Source records
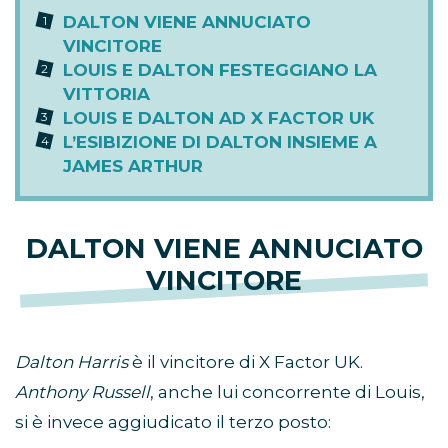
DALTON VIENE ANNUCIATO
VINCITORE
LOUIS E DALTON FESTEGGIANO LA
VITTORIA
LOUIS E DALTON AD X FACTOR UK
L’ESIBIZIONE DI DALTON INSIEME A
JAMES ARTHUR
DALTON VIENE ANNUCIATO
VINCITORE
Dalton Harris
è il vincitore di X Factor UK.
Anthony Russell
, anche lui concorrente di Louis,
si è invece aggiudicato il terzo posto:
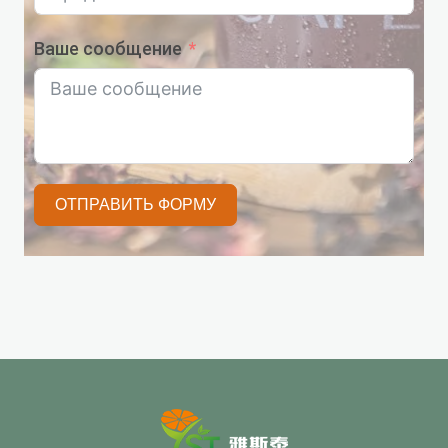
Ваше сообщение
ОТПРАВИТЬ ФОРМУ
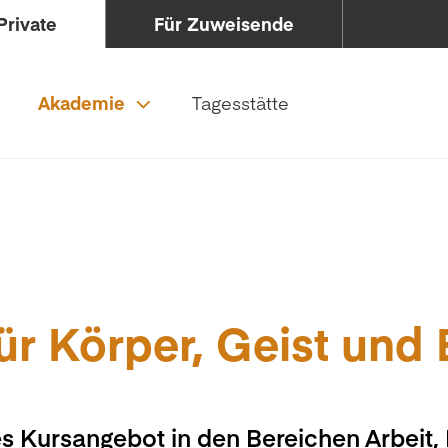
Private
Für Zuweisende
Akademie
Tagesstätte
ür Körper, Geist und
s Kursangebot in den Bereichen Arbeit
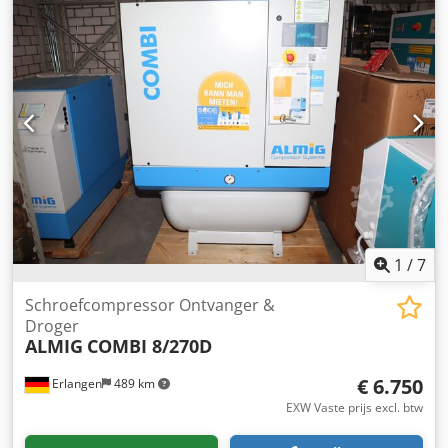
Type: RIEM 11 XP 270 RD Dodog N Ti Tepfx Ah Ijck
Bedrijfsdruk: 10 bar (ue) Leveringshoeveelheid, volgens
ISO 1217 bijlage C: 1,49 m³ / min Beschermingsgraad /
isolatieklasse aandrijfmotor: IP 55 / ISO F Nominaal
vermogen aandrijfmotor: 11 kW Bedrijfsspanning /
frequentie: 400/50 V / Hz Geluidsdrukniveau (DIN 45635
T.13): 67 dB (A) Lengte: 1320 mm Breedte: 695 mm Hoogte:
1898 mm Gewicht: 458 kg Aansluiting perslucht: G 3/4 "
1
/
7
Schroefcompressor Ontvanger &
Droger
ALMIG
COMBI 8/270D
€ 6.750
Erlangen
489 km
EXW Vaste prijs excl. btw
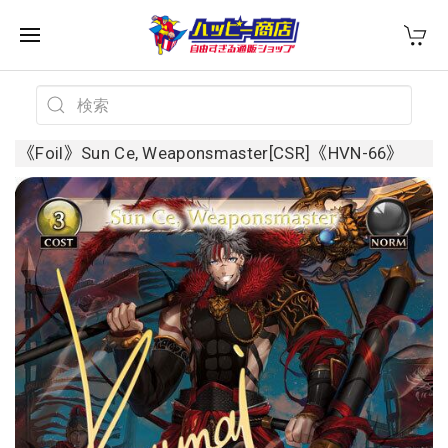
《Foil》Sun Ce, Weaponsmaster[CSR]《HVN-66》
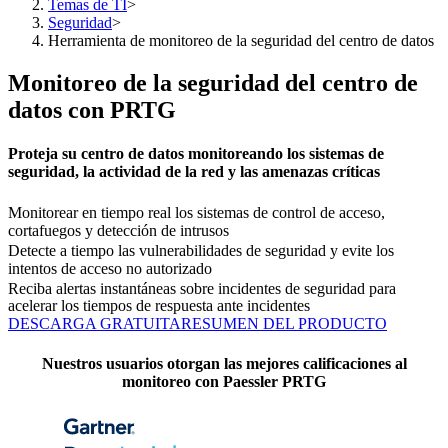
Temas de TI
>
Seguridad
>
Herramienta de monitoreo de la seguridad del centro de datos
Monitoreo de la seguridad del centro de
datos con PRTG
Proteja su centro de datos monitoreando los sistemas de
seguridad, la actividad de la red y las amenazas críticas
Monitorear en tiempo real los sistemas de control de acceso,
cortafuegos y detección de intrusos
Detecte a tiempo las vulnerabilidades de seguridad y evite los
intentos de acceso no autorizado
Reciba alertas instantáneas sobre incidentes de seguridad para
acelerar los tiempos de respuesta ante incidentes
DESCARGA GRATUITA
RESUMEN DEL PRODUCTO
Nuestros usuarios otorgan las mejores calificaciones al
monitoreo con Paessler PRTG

◆ **Work required**: Write out all of the data above exactly, without any of its pictures.

◆ **Solution to this problem**:
DALTON VIENE ANNUCIATO
VINCITORE
LOUIS E DALTON FESTEGGIANO LA
VITTORIA
LOUIS E DALTON AD X FACTOR UK
L’ESIBIZIONE DI DALTON INSIEME A
JAMES ARTHUR
DALTON VIENE ANNUCIATO
VINCITORE
Dalton Harris
è il vincitore di X Factor UK.
Anthony Russell
, anche lui concorrente di Louis,
si è invece aggiudicato il terzo posto:
Ваше сообщение
ОТПРАВИТЬ ФОРМУ
Private
Für Zuweisende
Akademie
Tagesstätte
ür Körper, Geist und
s Kursangebot in den Bereichen Arbeit
Type: RIEM 11 XP 270 RD Dodog N Ti Tepfx Ah Ijck
Bedrijfsdruk: 10 bar (ue) Leveringshoeveelheid, volgens
ISO 1217 bijlage C: 1,49 m³ / min Beschermingsgraad /
isolatieklasse aandrijfmotor: IP 55 / ISO F Nominaal
vermogen aandrijfmotor: 11 kW Bedrijfsspanning /
frequentie: 400/50 V / Hz Geluidsdrukniveau (DIN 45635
T.13): 67 dB (A) Lengte: 1320 mm Breedte: 695 mm Hoogte:
1898 mm Gewicht: 458 kg Aansluiting perslucht: G 3/4 "
1
/
7
Schroefcompressor Ontvanger &
Droger
ALMIG
COMBI 8/270D
€ 6.750
Erlangen
489 km
EXW Vaste prijs excl. btw
《Foil》Sun Ce, Weaponsmaster[CSR]《HVN-66》
Temas de TI
>
Seguridad
>
Herramienta de monitoreo de la seguridad del centro de datos
Monitoreo de la seguridad del centro de
datos con PRTG
Proteja su centro de datos monitoreando los sistemas de
seguridad, la actividad de la red y las amenazas críticas
Monitorear en tiempo real los sistemas de control de acceso,
cortafuegos y detección de intrusos
Detecte a tiempo las vulnerabilidades de seguridad y evite los
intentos de acceso no autorizado
Reciba alertas instantáneas sobre incidentes de seguridad para
acelerar los tiempos de respuesta ante incidentes
DESCARGA GRATUITA
RESUMEN DEL PRODUCTO
Nuestros usuarios otorgan las mejores calificaciones al
monitoreo con Paessler PRTG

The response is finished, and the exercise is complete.